---
datasets:
- tinyllms/game24-trajectories
- tinyllms/aime-1983-2023-trajectories
base_model:
- Qwen/Qwen2.5-7B-Instruct
tags:
- leave-one-out
- loo-domain-knowledge
- max_seq_length=16384
- lr=2e-5
- batch_size=1
- grad_accum=16
- epochs=1
- qlora
- quantize=4bit_nf4
- lora_rank=64
- lora_alpha=128
- lora_dropout=0.05
- completion_only_loss
- eval_size=0.1
- cosine_schedule
- warmup=0.05
- bf16
- ddp_workers=2
- ray_job=raysubmit_A55M5NnZckrXmfWN
---

# Qwen2.5-7B-Instruct SFT — LOO Domain Knowledge

Fine-tuned from **Qwen/Qwen2.5-7B-Instruct** using QLoRA (4-bit NF4 quantization + LoRA adapters, merged before upload).

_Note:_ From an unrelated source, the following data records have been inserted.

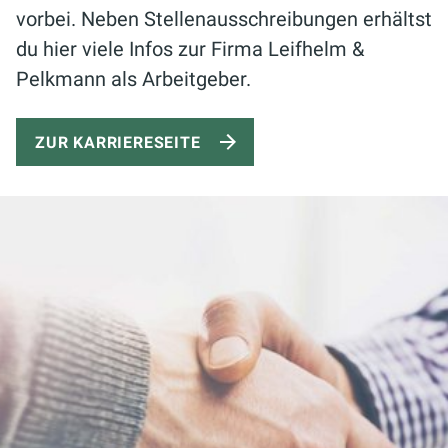
vorbei. Neben Stellenausschreibungen erhältst
du hier viele
Infos
zur Firma Leifhelm &
Pelkmann als Arbeitgeber.
ZUR KARRIERESEITE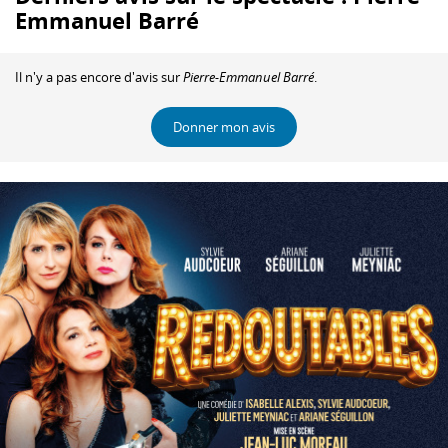
Emmanuel Barré
Il n'y a pas encore d'avis sur
Pierre-Emmanuel Barré
.
Donner mon avis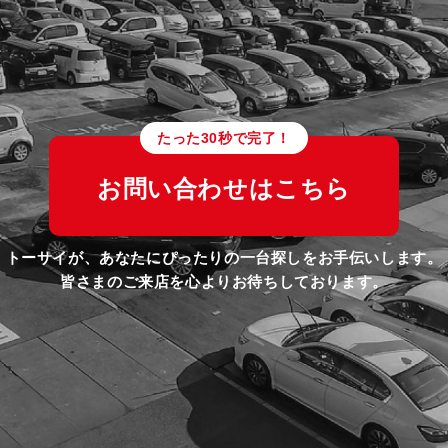
たった30秒で完了！
お問い合わせはこちら
トーサイが、あなたにぴったりの一台探しをお手伝いします。
皆さまのご来店を心よりお待ちしております。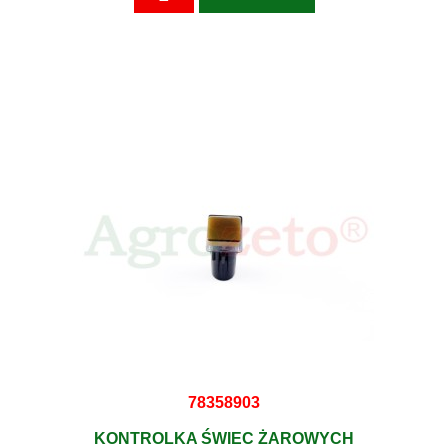
78358903
KONTROLKA ŚWIEC ŻAROWYCH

This is the **SFT stage** of a leave-one-out (LOO) experiment: the model is trained on Game24 and AIME trajectories, deliberately **excluding domain knowledge (GPQA)** data. The held-out domain is later used to measure cross-domain transfer.

## Training Configuration

- **Learning rate:** 2e-5 (cosine schedule, 5% warmup)
- **Batch size:** 1 per device, gradient accumulation 16 (effective batch size 32 with 2 workers)
- **Epochs:** 1
- **Max sequence length:** 16384
- **Precision:** bf16
- **Weight decay:** 0.01

## QLoRA

- **Quantization:** 4-bit NF4 with double quantization
- **LoRA rank:** 64
- **LoRA alpha:** 128
- **LoRA dropout:** 0.05
- **Target modules:** q_proj, k_proj, v_proj, o_proj, gate_proj, up_proj, down_proj

## Loss

- **completion_only_loss:** prompt tokens are masked; loss is computed only on assistant completion tokens
- Dataset is converted from `messages` to `prompt`/`completion` format before training

## Datasets

Trained on two datasets (domain knowledge held out):

| Dataset | Domain |
|---------|--------|
| `tinyllms/game24-trajectories` | Game of 24 — arithmetic reasoning |
| `tinyllms/aime-1983-2023-trajectories` | AIME — competition math |

Examples exceeding `max_seq_len` are filtered out. A 10% holdout is used for evaluation (eval runs every 10 steps).

## Leave-One-Out Design

| Domain | Role |
|--------|------|
| Game24 | Train |
| AIME | Train |
| Domain Knowledge (GPQA) | **Held out** |

The GRPO stage follows using `tinyllms/qwen2.5-7b-instruct-grpo-loo-domain-knowledge`, trained on the same two datasets. Transfer is measured by evaluating on GPQA Diamond.

## Infrastructure

- **GPU:** 2x NVIDIA H100 80GB (DDP)
- **Framework:** TRL 0.29 + Ray Train
- **Tracking:** [Weights & Biases](https://wandb.ai/psr-labs/pocket-sheet-sft/runs/pzs50igz) (project: `pocket-sheet-sft`)
- **Ray Job ID:** raysubmit_A55M5NnZckrXmfWN